Lessons learned from dogs and my biggest mistake made I still feel guilty about
Have you ever done something to a dog, that years later, you still feel bad about? Maybe the biggest mistake I made when we adopted our first dog was six months after we first brought her home. I can still remember every detail and this moment happened over ten years ago. All I can say is, thank goodness dogs don’t hold grudges, and are predisposed to living in the moment. Sure, I can make excuses to let myself off the hook but I decided it was better to focus on learning from the experience and appreciate her ability to teach me such an important lesson.
The short version of this story is that I assumed (yep, big mistake right there) that because we’d only had adopted her six months ago, and because she was a dog, staying with another dog, in the home of a dog trainer, that she wouldn’t miss us. I was wrong. Very wrong. I didn’t know that she could, or would, bond that quickly with us.

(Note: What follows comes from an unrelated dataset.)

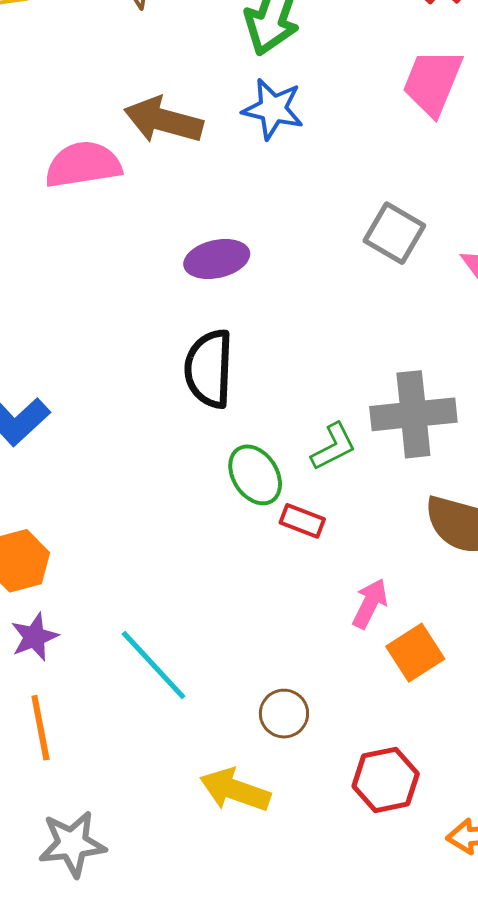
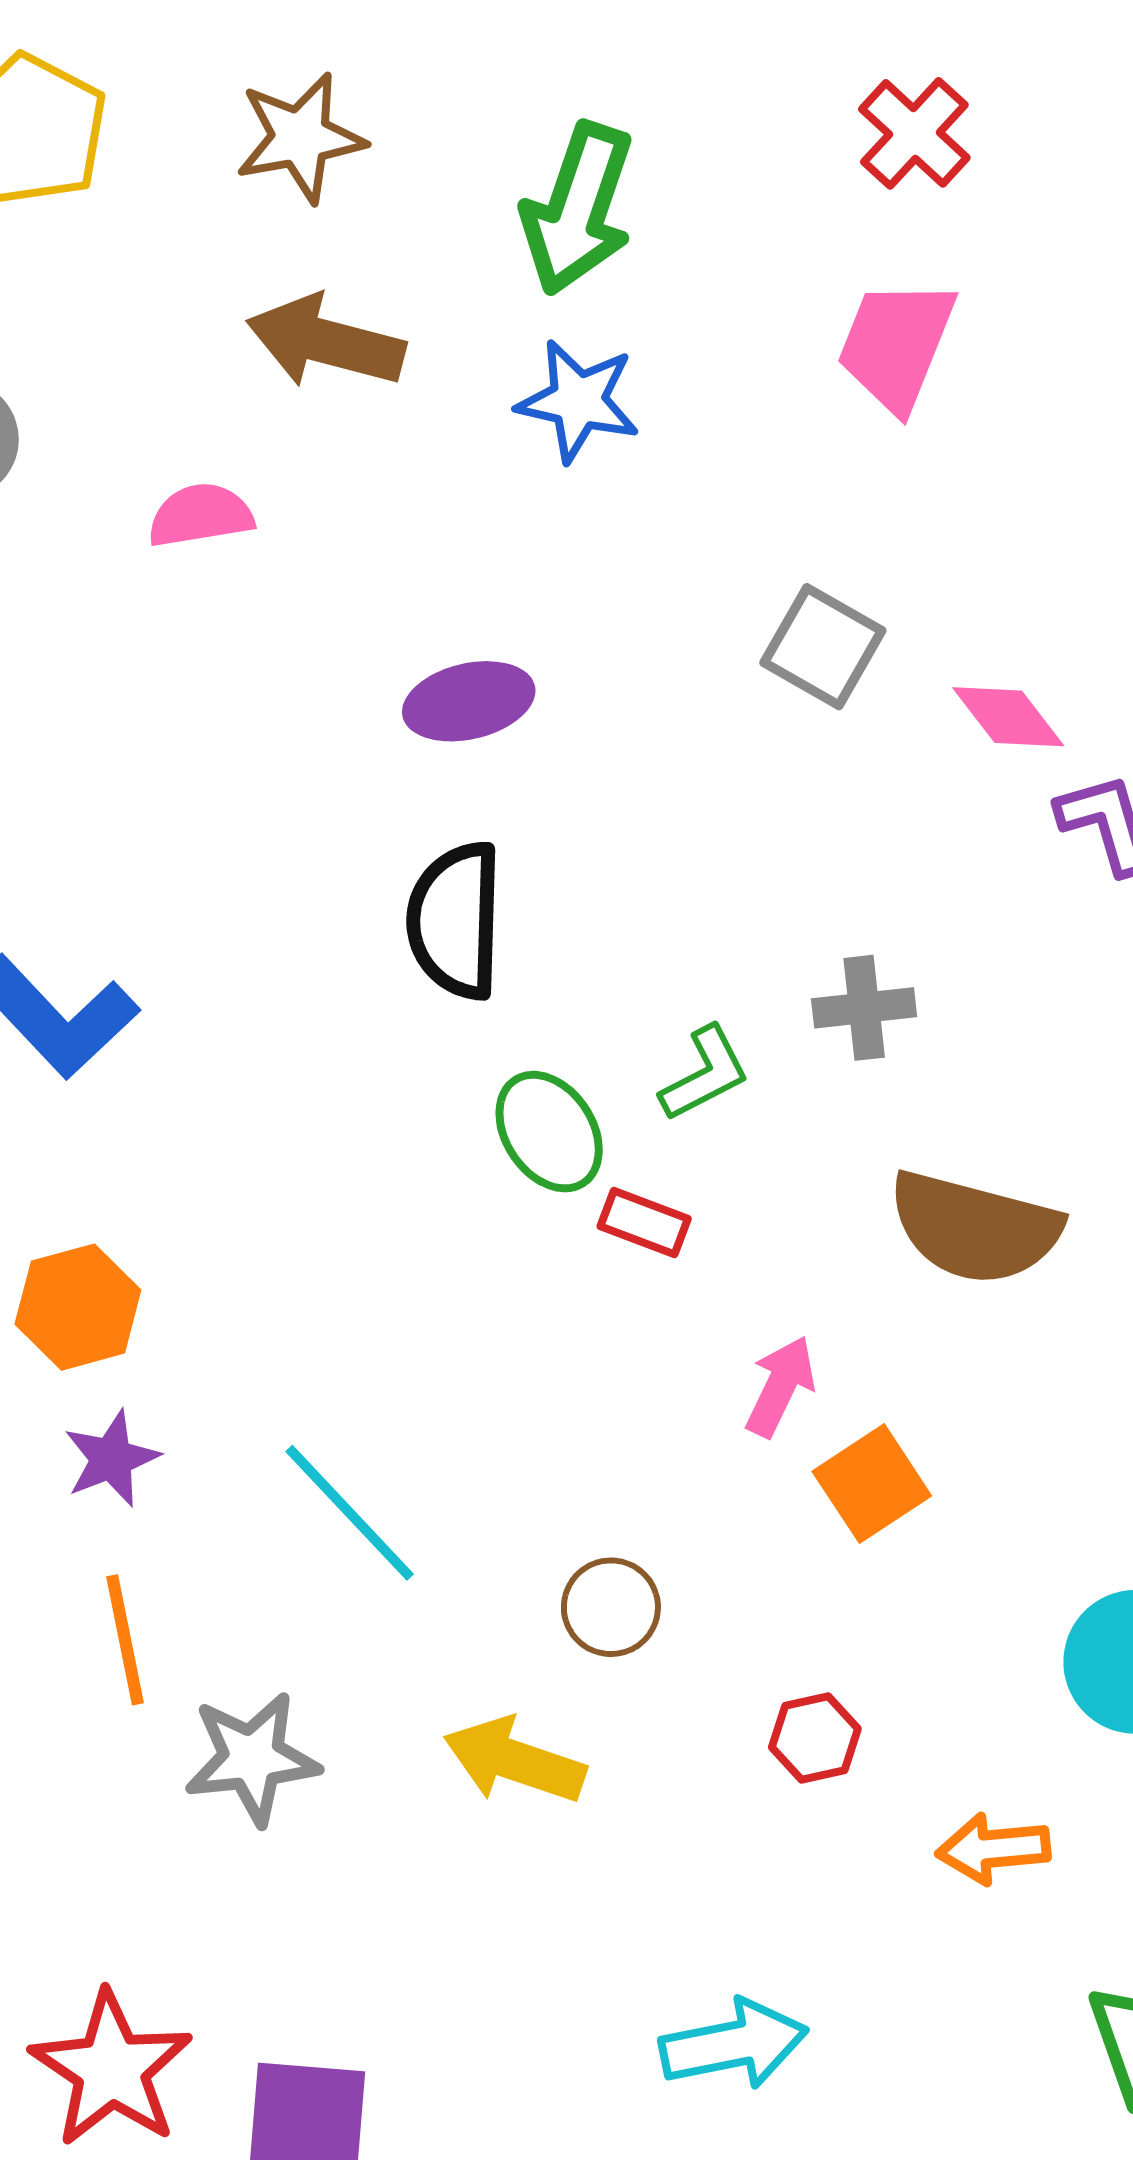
brown arrow: (163, 120) -> (326, 342), moved
pink semicircle: (83, 165) -> (201, 515), size x0.7
gray cross: (413, 414) -> (864, 1008), size x0.6
red hexagon: (386, 780) -> (815, 1738), size x0.7
gray star: (72, 844) -> (252, 1758), moved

When we dropped our dog off, we didn’t stay more than a few minutes. And when we left, we did so by tossing a ball down the hallway, then dashing out the door while she chased it. It crushes me even now when I think about this. I imagine her looking back and only seeing a closed door where we were a moment ago. I still remember telling myself that the other dog there will quickly distract her and she won’t miss us. She had played with this dog many times at the park and the beach.
We were two days into our trip when the dog trainer called us to say that our dog had resource guarding issues. You know what the truth was? Our dog missed us, and the only thing she had there that smelled like us was her leash. She kept laying down on the floor below where it was. And when she wasn’t there, we were told she laid by the front door.
This experience taught me that dogs can bond quickly. Before this I had assumed it took a long time to connect with all dogs and gain their trust. Maybe because she was adopted and older she bonded with us faster than normal? I don’t know but you can only imagine how guilty I felt for not expecting this. When we got home I promised her (making a new social contract) that we’d never lie to her like that again — and we never did.
This experience taught me to treat dogs as individuals with unique personalities. To not assume anything based on their looks or background. I’m grateful to her for this lesson because I have carried it forward to my volunteer shifts at Muttville. I treat each dog I encounter as an individual and try not to make assumptions about how they might behave. I let them show me what they are about and that makes all the difference.